Italy is a constant memory of Cromwell. He reminisces the Venetian art scene and seeing a painting (a portrait of a woman) by Giorgione. I looked up the artist and possibly found the painting Cromwell remembered. He also remembered Titian and the artist’s rendering of Rialto. Cromwell may have been talking about the paintings Titian had in San Polo. He thought of other artistic types risking everything just to watch the dissection of a dead body.

When talking about Thomas Wyatt, the poet, Cromwell remembers a Vatican story involving a man who felt terror of an sculpture of an intimidating looking angel. Whatever it was, it had glass wings. I have heard of many types of wings rendered in art, but glass? So unique.

In England, Cromwell outwits monasteries and accuses them of using relics as nothing more than a con to fool marks. He denounces places such as Battle Abbey as a den of greedy monks.

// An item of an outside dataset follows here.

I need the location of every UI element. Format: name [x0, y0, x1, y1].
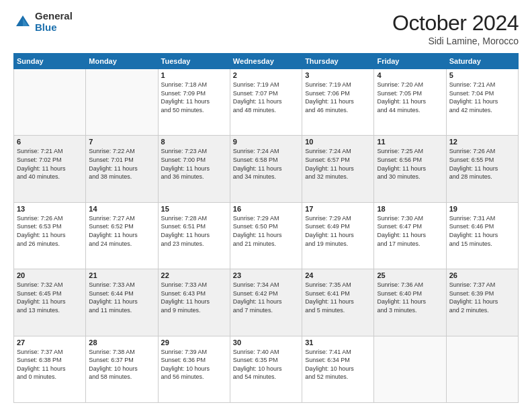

To conclude this section, Cromwell mentions the sculpture in Wiltshire representing the Three Graces, a popular source of inspiration in art history. Was there a Three Graces in Wiltshire? Search engines have led me to no real conclusion.

But did you like it?

While I did not enjoy it as much as I enjoyed Wolf Hall, I found myself more comfortable with Hilary Mantel’s writing style. The books spend nearly every page in Cromwell’s head, it could sometimes be very difficult to figure out whether or someone else was talking.